To understand the true impact of that role, you might first know that Epic is a national leader in EHR and the same system used by Tampa General Hospital, the primary teaching hospital for the USF Health Morsani College of Medicine. This transition means patients will no longer need to collect and transport their records as they go from one partner institution to the other.
But more than that, Epic will help USF’s health care teams see up-to-the-minute records of patients at both institutions. It’s that real-time data – giving as complete a picture as possible of every patient – that is Dr. Bruder’s true target because that component directly correlates to patient safety.
“There’s one great benefit with Epic to patients, which they may or may not realize, and that is a reduction of medical error,” Dr. Bruder said. “A great deal of errors happen when information is transferred from one place to another. Epic gives us the ability to have one chart for one patient. No longer will we have to have one electronic record for the USF practices and one electronic record at Tampa General. Instead they will be all the same. With Epic, we now have access to their entire health record, particularly about medications, recommendations from other physicians, and abnormal test results. Now those issues can be immediately recognized and addressed.”
Epic offers a way to more closely track care across the entire USF Physicians Group and Tampa General, providing a constant watch for contradictions, contraindications, and uses of standardized care.

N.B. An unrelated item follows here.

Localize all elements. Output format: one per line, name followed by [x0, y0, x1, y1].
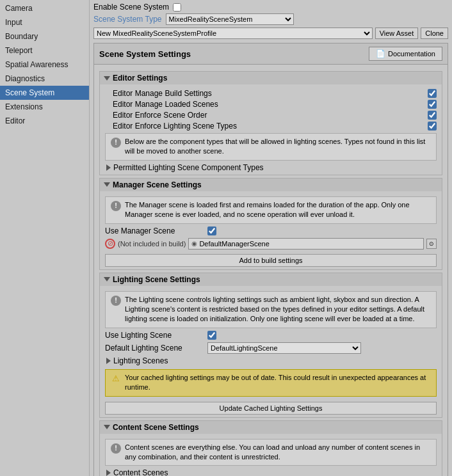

This ongoing analysis goes beyond strong team-based care, Dr. Bruder said, and gives the opportunity to truly impact and improve care.
In addition to her title with the Epic transition, Dr. Bruder is also associate professor, director of the USF Division of General Obstetrics and Gynecology, medical director of the Genesis Women’s Center at Tampa General Healthpark, and chief of Ob/Gyn at Tampa General Hospital. She is also active in the Florida Perinatal Quality Collaborative, a state-wide initiative aiming to improve the quality of health care quality and patient safety for mothers and their babies.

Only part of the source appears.